(REQUIRED ACTION) An exact copy of all records is expected, minus the images.

DATA FOR THE TASK below:

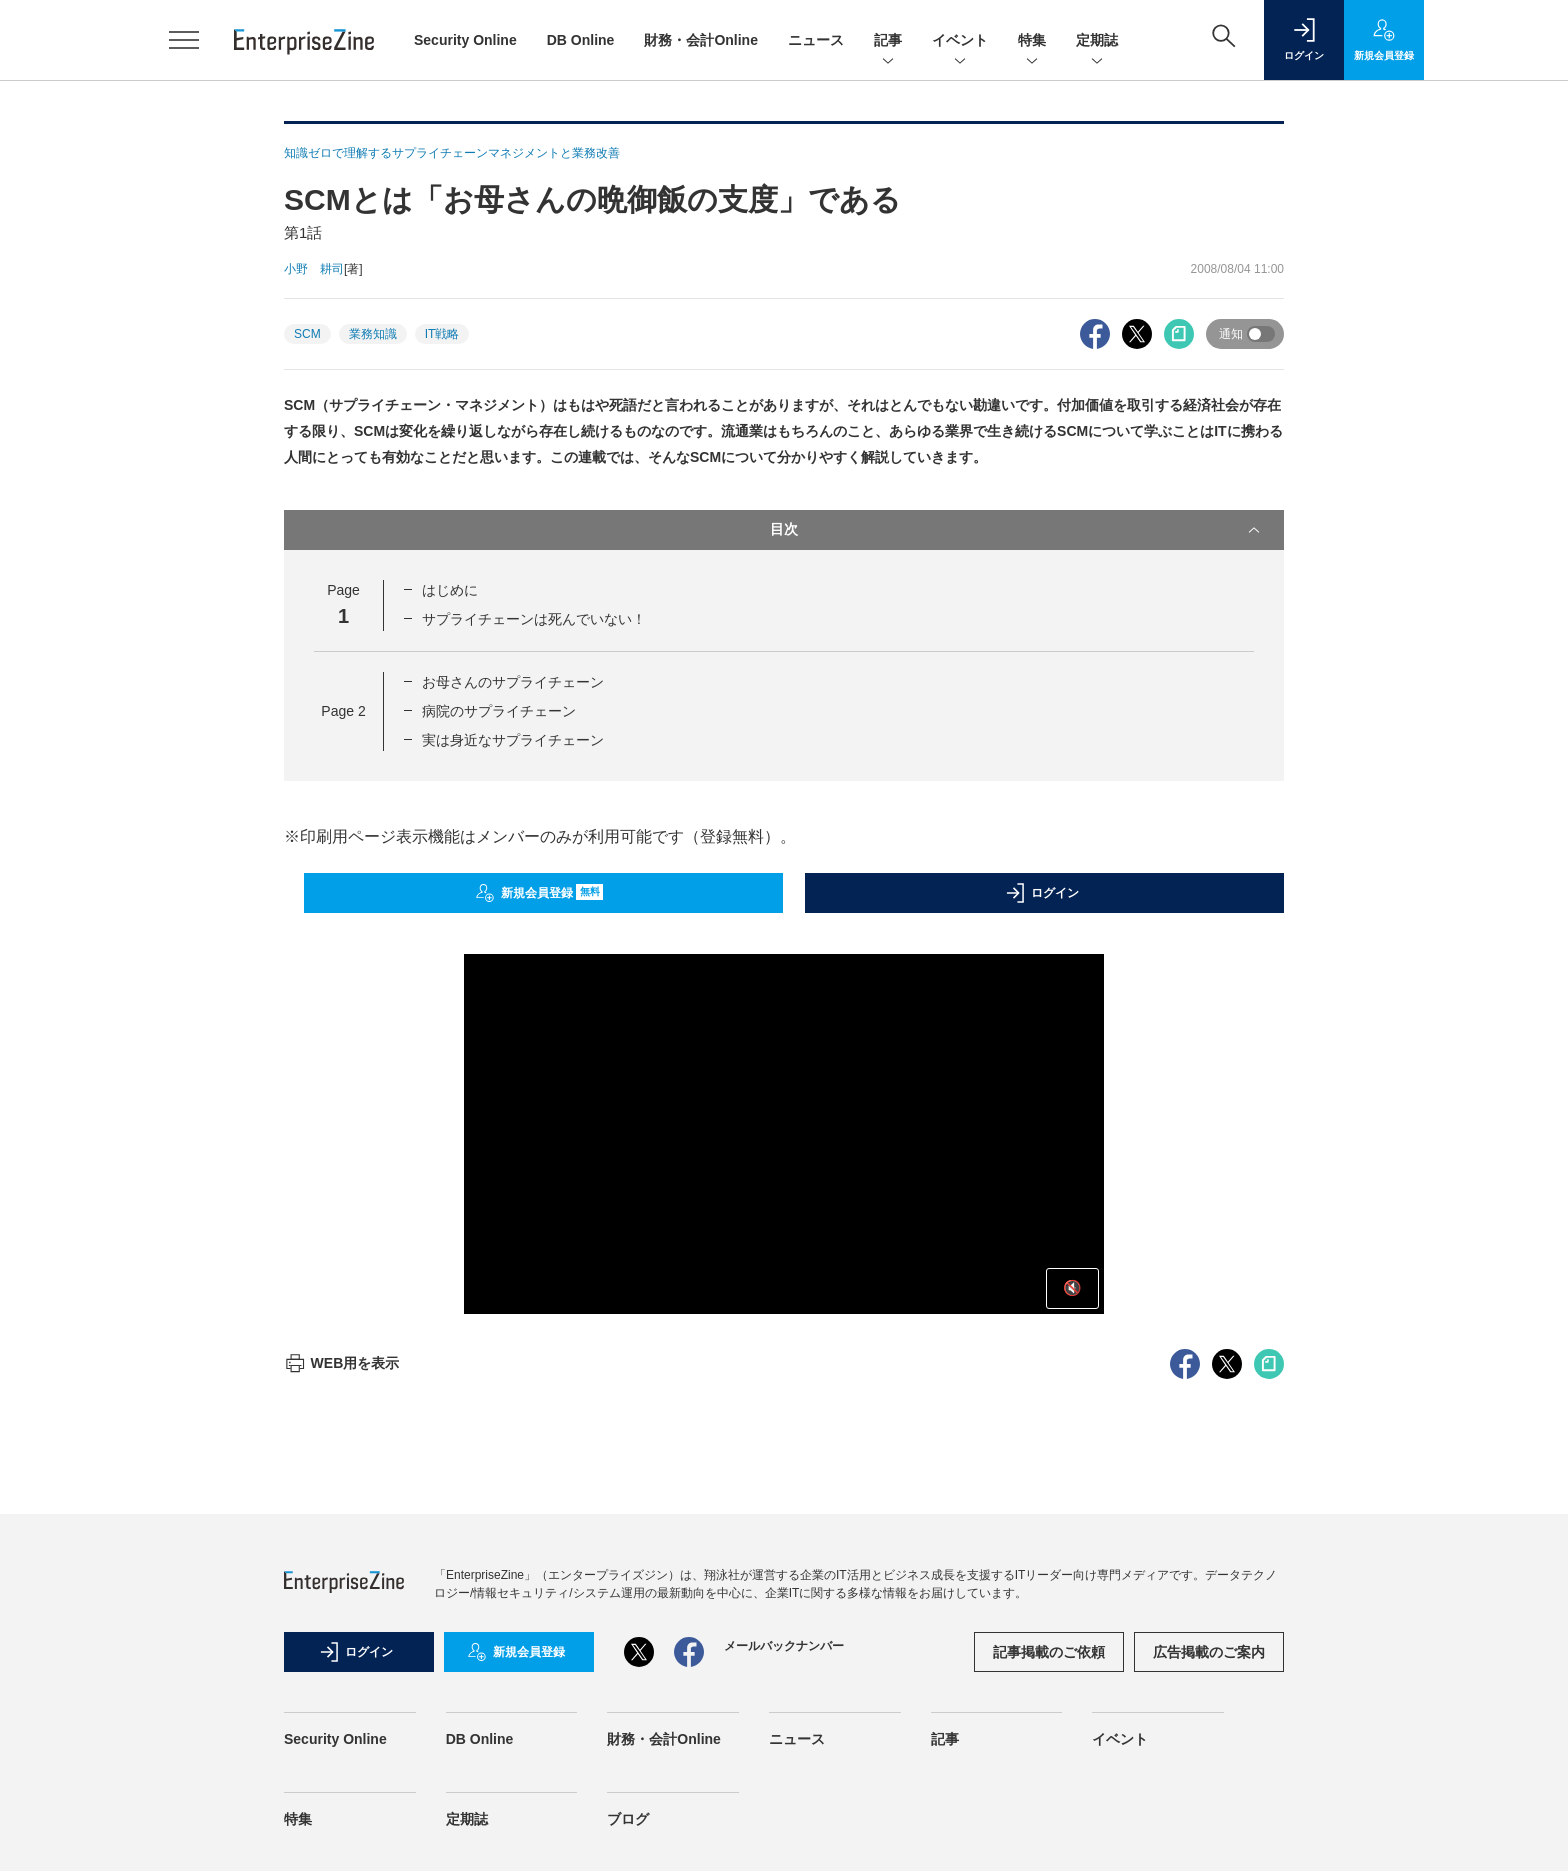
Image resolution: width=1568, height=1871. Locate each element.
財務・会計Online (701, 40)
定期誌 (1097, 41)
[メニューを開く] (184, 40)
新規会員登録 (539, 893)
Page (343, 711)
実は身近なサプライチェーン (513, 740)
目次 (1017, 530)
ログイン (1042, 893)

End of DATA FOR THE TASK.

(SOLUTION FOR THIS EXERCISE)
Image resolution: width=1568, height=1871. Locate each element.
財務・会計Online (701, 40)
定期誌 (1097, 41)
[メニューを開く] (184, 40)
新規会員登録 (539, 893)
Page (343, 711)
実は身近なサプライチェーン (513, 740)
目次 (1017, 530)
ログイン (1042, 893)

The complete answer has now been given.